Ingredients:
- 1 lb boneless, skinless chicken thighs, sliced into thin strips
- 2 tablespoons vegetable oil
- 1 cup bell peppers (mixed colors), sliced
- 1 cup broccoli florets
- 3 cloves garlic, minced
- 1 teaspoon fresh ginger, grated
- 1 cup fresh basil leaves, chopped
- 2 tablespoons soy sauce
- 1 tablespoon oyster sauce (optional)
- 1 tablespoon brown sugar
- 1 teaspoon cornstarch mixed with 1 tablespoon cold water
Instructions:
- Slice the chicken thighs, bell peppers, and broccoli. Mince the garlic and grate the ginger. Chop the basil leaves.

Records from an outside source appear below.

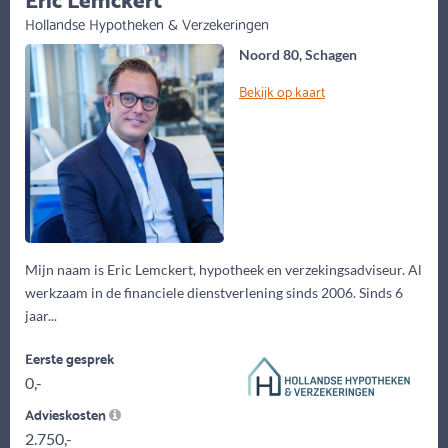
Hollandse Hypotheken & Verzekeringen
Noord 80, Schagen
Bekijk op kaart
Mijn naam is Eric Lemckert, hypotheek en verzekingsadviseur. Al
werkzaam in de financiele dienstverlening sinds 2006. Sinds 6
jaar...
Eerste gesprek
0,-
Advieskosten
2.750,-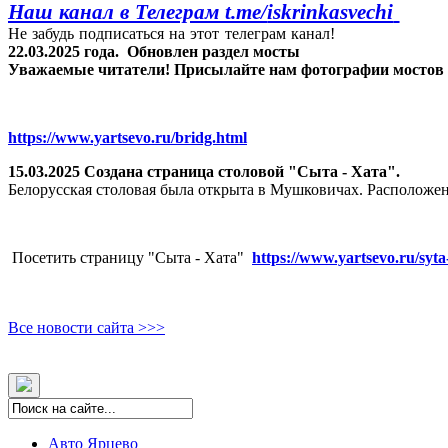
Наш канал в Телеграм t.me/
iskrinkasvechi
Не забудь подписаться на этот телеграм канал!
22.03.2025 года.
Обновлен раздел мосты
Уважаемые читатели! Присылайте нам фотографии мостов Яр
https://www.yartsevo.ru/bridg.html
15.03.2025 Создана страница столовой "Сыта - Хата".
Белорусская столовая была открыта в Мушковичах. Расположен
Посетить страницу "Сыта - Хата"
https://www.yartsevo.ru/syta
Все новости сайта >>>
Авто Ярцево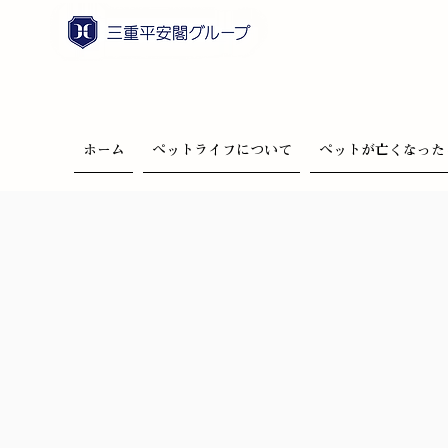
ホーム
ペットライフについて
ペットが亡くなった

- In a small bowl, combine soy sauce, oyster sauce, brown sugar, and the cornstarch mixture. Set aside.
- Heat the vegetable oil in a skillet or wok over medium-high heat. Add sliced chicken and cook until browned, about 5-6 minutes.
- Stir in the garlic and ginger, cooking until fragrant, about 1 minute.
- Toss in the bell peppers and broccoli, stir-frying for 2-3 minutes until vegetables are tender but still crisp.
- Pour the sauce over the chicken and vegetables, stirring to coat evenly. Cook for an additional minute until the sauce thickens slightly.
- Stir in the fresh basil, mixing well, and remove from heat.
- Serve immediately over rice or noodles.